What A Fair PIP Should Never Do

A PIP can feel like a threat, so the design choices matter. A fair process avoids the common pip mistakes that turn a development tool into a liability, and recognizes that a poorly built pip may do more harm than the original problem.

It should never set goals the employee cannot achieve in the timeframe. It should never skip the support and leave the employee to sink alone. It should never be the first time real feedback is delivered. And it should never be used purely to build a file for termination while pretending to offer a chance to improve.

Strong people managers treat the PIP as part of ongoing team management, not a separate event. The plan reflects the same standards you hold everyone to, applied consistently. That consistency is what makes it fair, and what makes it defensible.

Manager And Employee: Getting The Dynamic Right

The hardest part of implementing a performance improvement plan is not the paperwork, it is the relationship. The employee needs to believe the plan is built to help them succeed, while still understanding that performance must improve. Both things are true at once, and your tone decides which one lands.

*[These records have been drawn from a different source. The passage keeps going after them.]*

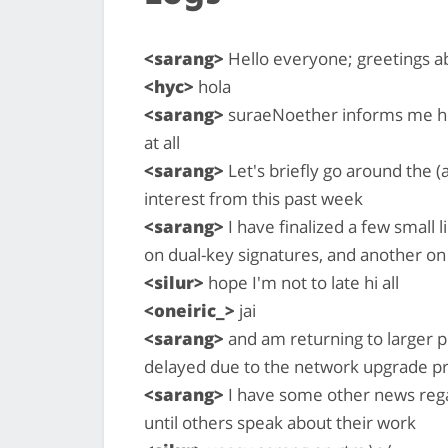
<sarang>
Hello everyone; greetings 
<hyc>
hola
<sarang>
suraeNoether informs me his f
at all
<sarang>
Let's briefly go around the (
interest from this past week
<sarang>
I have finalized a few small l
on dual-key signatures, and another on
<silur>
hope I'm not to late hi all
<oneiric_>
jai
<sarang>
and am returning to larger pr
delayed due to the network upgrade p
<sarang>
I have some other news regar
until others speak about their work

Lead with the standard, not the person. Frame every goal around the work, anchored to the employee's performance against agreed expectations, never around character. When the HR team is involved, keep them as a process partner who protects fairness, not as the enforcer in the room. That balance is what lets a PIP feel like coaching instead of a countdown.

Timeline, Check-Ins, And Tracking Progress

Implementing a performance improvement plan only works if you actually run the check-in meetings. Use each weekly check-in to compare progress against the measurable goals, document what was discussed, and flag whether performance must improve faster to hit the deadline.

The plan requires steady attention, not a set-and-forget filing. A PIP must stay live: review every performance signal against the standard, and treat individual performance data as the record that decides the outcome. Every entry should map back to the employee’s performance against the agreed goals, not your impression on a given day.

Keep documentation light but consistent. A short written summary after every check-in, shared with the employee, feeds your legal compliance trail. Without it, the plan might collapse into he-said-she-said by the final review. With it, the data makes the outcome obvious to both sides, with no surprises. Clear, steady leadership through this window is itself a leadership skill worth building.

Related guides

FAQ

What makes a performance improvement plan fair?

A fair PIP names specific, measurable performance deficiencies, sets achievable goals within a realistic timeline, provides genuine support resources, and runs regular check-ins so the employee gets a true chance to improve rather than a pre-written path to termination.

How specific should PIP goals be?

Very specific. Each goal should be a SMART goal you could verify with data: a number, a deadline, and a clear performance standard. "Improve quality" fails; "zero late reports for 60 days" works because the employee knows exactly what success means.

Who should be in a PIP meeting?

The employee and their direct manager, plus an HR representative when company policy requires one. Keep the group small and private. The manager leads the conversation; HR is there to support process and legal compliance, not to take over.

What support should a PIP include?

List concrete help: coaching or mentoring, targeted training, the right tools, shadowing, and scheduled check-in meetings. Name who provides each one. A plan that demands improvement but offers no support is a setup, not a genuine improvement process.

What are the 5 C's of performance?

A common framing is clarity, capability, commitment, consistency, and communication. A good PIP touches all five: it clarifies expectations, builds capability through support, secures commitment in the conversation, requires consistent results, and runs on regular communication.

Should I resign or accept a PIP?

If the goals are realistic and the role is one you want, accepting and engaging seriously is usually the stronger move. A PIP can feel like a push out, but many employees do recover and get back on track. Read it as a roadmap before deciding.